First, Mike asked us to toss out ideas for types of jobs. All I could think to say was “armadillo”, which I offered three or four times while others were suggesting such occupations as policeman, architect, sheep dipper, proctologist and garbage man. Speaking of proctologist, this brings up another aspect of these group games that ruffles my pterylosae. Invariably, in these kinds of groups, there are always one or two people who can’t help but work a little blue. I’m not against working blue, but we are all aware that butts and crotches and everything associated with them and their uses are hilarious. Let’s try to be a little more creative, shall we? Nevertheless, we had to hear the likes of proctologist, OB-Gyn, sperm banks, sheep herder, breast exam, brain enema, and giant rubber dildo. We all know sperm banks are funny because guys are ejaculating in there, and what’s more funny than the look on a guy’s face when he is achieving spasmisitc bliss? Maybe Benny Hill is more funny, but that’s about it. My point is that we need to move beyond those kinds of things to find new hilariousness. Not that I’ve ever actually seen a man’s face when he was ejaculating.
Mike wrote down the first ten of our suggestions he knew how to spell. He then asked us to name examples of emotions. Again, “armadillo” was all I had, and I shouted it a few times, progressively louder each time. Others competed for hilarity with their inane proposals such as torpidity, languishness, gnarlish and tetchy, among the usual emotions, like pretty. Nobody was pretentious enough to suggest “ennui”. I was thankful for that.
Finally, Mike asked us to purge our thoughts about types of places.
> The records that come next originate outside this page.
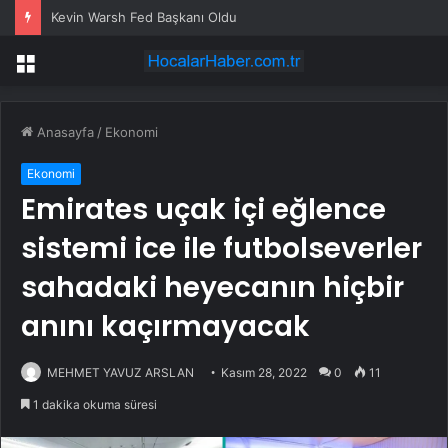
Kevin Warsh Fed Başkanı Oldu
Menü
Anasayfa
/
Ekonomi
Ekonomi
Emirates uçak içi eğlence
sistemi ice ile futbolseverler
sahadaki heyecanın hiçbir
anını kaçırmayacak
MEHMET YAVUZ ARSLAN
Kasım 28, 2022
0
11
1 dakika okuma süresi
Mike pretended to write it down to make me feel better. I don’t remember what everybody else said, since my last outburst caused me to fall to the floor and writhe. Before we moved on, Mike asked us to compile one more list - a list of the most common road kill in Texas. He did this for me and my armadillo obsession. Unfortunately, my mind was road kill at the time and could only produce, “Sea Urchin”. We didn’t use that list in the exercise, but Mike gave me a copy of it for home use.
We chose one item from each list and built a character and a scene out of them. Well, they did. I sat there and wondered if a sea urchin has ever been run over by a pick up truck in Texas. But, I did learn that characters need to have a “want” in a scene. That knowledge should come in handy. I wondered if sea urchins ever want to be run over by a pick up truck in Texas. I wonder if Will Ferrell could play a believable wanting sea urchin. Did Maury Amsterdam ever want Rose Marie? What about Millie? Most guys probably think she was a real goer in the sack since she seemed so dippy and naïve on the surface. They may think she unleashed herself in the bedroom as the sultry bush woman seething with tangles of lust that she really was. I don’t think so. I bet she and Jerry never even did it on Jerry’s dentist chair. Why keep your dentist office at your house if you and the little woman never do it on the dentist chair? What a despicable waste. It saddens me to consider it. I’m glad this class session is almost over. I don’t think I could learn anymore in this emotional state.
Before we could bolt out of class, Mike harnessed us with a homework assignment. I didn’t write it down, so I’m not sure what we are supposed to do. I’ll make a macramé flower pot holder this week and hand that in. He’ll probably admire my progressive thinking and assess it as a metaphor for being a peeping tom, which is the foundation for building multi-dimensional characters. I can tell I’m going to be Mike’s favorite student.